- What this task involves -
All entries below must be retyped exactly, though pictures are to be skipped.

Segment Start: Dataset extract

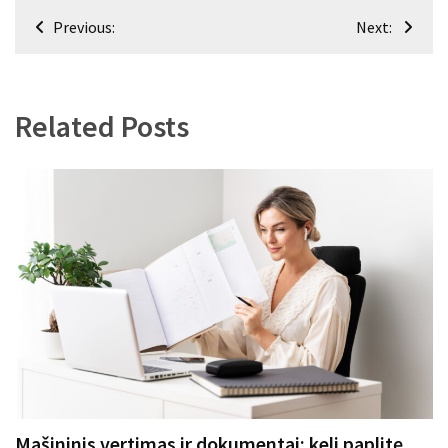
Navigacija
Previous:
Next:
tarp
įrašų
Related Posts
Mašininis vertimas ir dokumentai: keli paplitę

Segment End: Dataset extract

- Response to the exercise -
Navigacija
Previous:
Next:
tarp
įrašų
Related Posts
Mašininis vertimas ir dokumentai: keli paplitę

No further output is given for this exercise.